§ **What needs to be done**: Scan the lines below; pull out those with "time".

§ **Records for this exercise**:

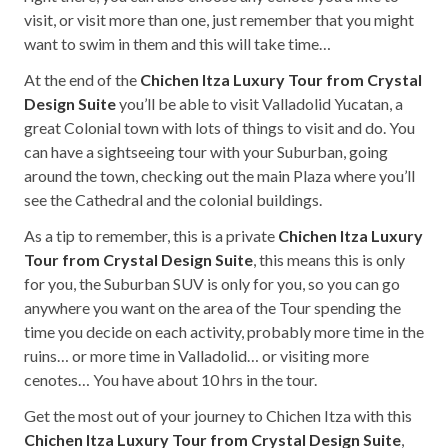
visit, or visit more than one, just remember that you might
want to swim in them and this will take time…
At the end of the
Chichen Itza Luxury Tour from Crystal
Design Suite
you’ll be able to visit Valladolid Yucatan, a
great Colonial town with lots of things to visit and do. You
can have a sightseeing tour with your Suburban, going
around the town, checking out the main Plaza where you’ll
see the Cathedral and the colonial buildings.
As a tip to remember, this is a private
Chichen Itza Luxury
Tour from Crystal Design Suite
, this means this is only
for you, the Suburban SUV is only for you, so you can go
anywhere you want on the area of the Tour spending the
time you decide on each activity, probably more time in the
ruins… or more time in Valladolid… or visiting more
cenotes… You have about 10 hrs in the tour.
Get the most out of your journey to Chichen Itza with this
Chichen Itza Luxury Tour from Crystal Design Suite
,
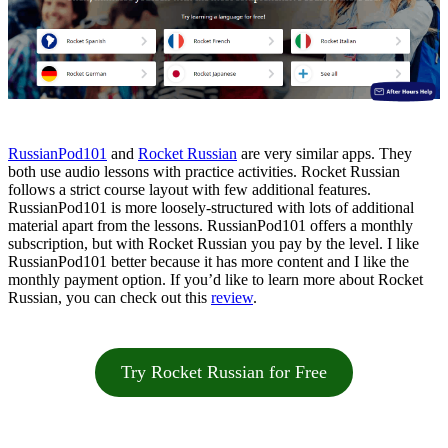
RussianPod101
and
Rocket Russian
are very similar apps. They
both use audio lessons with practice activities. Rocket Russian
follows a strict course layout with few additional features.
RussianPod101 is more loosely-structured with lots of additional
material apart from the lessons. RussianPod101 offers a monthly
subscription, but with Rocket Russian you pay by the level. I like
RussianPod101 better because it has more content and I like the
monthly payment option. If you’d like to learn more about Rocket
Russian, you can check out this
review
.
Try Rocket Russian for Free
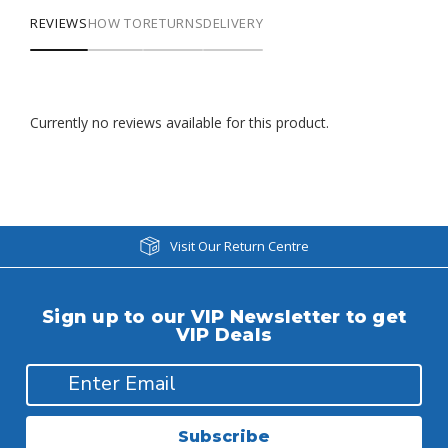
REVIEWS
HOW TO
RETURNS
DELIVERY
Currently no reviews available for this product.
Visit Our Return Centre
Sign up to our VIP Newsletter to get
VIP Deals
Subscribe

§ **Answer to this exercise**:
want to swim in them and this will take time…
time you decide on each activity, probably more time in the
ruins… or more time in Valladolid… or visiting more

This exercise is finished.